Based on those events, Petitioner was charged with Robbery With a Firearm, After Former Conviction of a Felony, in Tulsa County District Court, Case No. CF-2003-3195. Petitioner was tried by a jury and found guilty as charged. At the conclusion of a second stage proceeding, the jury recommended a sentence of eighteen (18) years imprisonment. On March 25, 2004, the trial court sentenced Petitioner in accordance with the jury's recommendation. The Court also imposed a fine of $2,500. Petitioner was represented at trial by attorney Shena Burgess.
Petitioner appealed his convictions and sentences to the Oklahoma Court of Criminal Appeals ("OCCA"). On appeal, Petitioner was represented by attorney Stuart Southerland. He raised four (4) propositions of error as follows:
Proposition 1: Appellant's statements after asserting his right to counsel should have been suppressed pursuant to the Fifth and Sixth Amendments to the United States Constitution, as well as corresponding provisions of the Oklahoma Constitution.
Proposition 2: The trial court improperly restricted voir dire in violation of District Court Rule Six and the due process provisions of the United States and Oklahoma Constitutions.

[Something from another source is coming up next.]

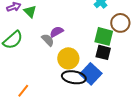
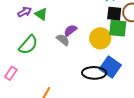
black square: (103, 52) -> (114, 14), moved
yellow circle: (68, 58) -> (100, 38), moved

Proposition 3: It was error to refuse to instruct the jury as to the applicability of 21 O.S. 2001, § 13.1[ 21-13.1]. In the alternative, this court should at the very least advise trial judges that it is within their discretion to instruct a jury that a defendant will serve 85% of his sentence prior to becoming eligible for parole.
Proposition 4: The accumulation of error during Appellant's trial requires reversal. (Dkt. # 17, Ex. 1). In an unpublished summary opinion, filed August 1, 2005, in Case No. F-2004-310, the OCCA determined that none of Petitioner's claims was meritorious and affirmed the Judgment and Sentence of the trial court. (Dkt. # 17, Ex. 3). Petitioner did not file a petition for writ of certiorari in the United States Supreme Court and did not seek post-conviction relief in the state courts prior to filing his original habeas corpus petition. See Dkt. # 12.
Petitioner filed the instant habeas corpus action on April 13, 2006 (Dkt. # 1). In response to the petition, Respondent filed a motion to dismiss for failure to exhaust state remedies (Dkt. # 6). By Order filed January 26, 2007 (Dkt. # 11), the Court determined that the petition was subject to dismissal because it contained unexhausted claims. However, because a subsequent return to federal court after exhausting state remedies would be barred by the one-year statute of limitations applicable to habeas corpus petitions, the Court allowed Petitioner to file an amended petition to delete his unexhausted claims. Petitioner complied with the Court's directive and filed his amended petition (Dkt. # 12) on February 14, 2007. In response to the amended petition, Respondent contends Petitioner is not entitled to habeas corpus relief and that the petition should be denied.
PRELIMINARY CONSIDERATIONS
Before analyzing the claims asserted in the amended petition, the Court shall first address Petitioner's motions to stay and to amend (Dkt. #s 25 and 26), filed in this matter on April 17, 2009. In his motion to stay, Petitioner writes "[t]he petitioner asks this honorable court to allow him time to finish exhausting his state remedies. Thank you." See Dkt. # 25. Significantly, Petitioner has failed to identify his unexhausted constitutional claims in his motion to stay. As a result, Petitioner has failed to convince the Court that this matter should be stayed and, for that reason, Petitioner's request for a stay of these proceedings shall be denied.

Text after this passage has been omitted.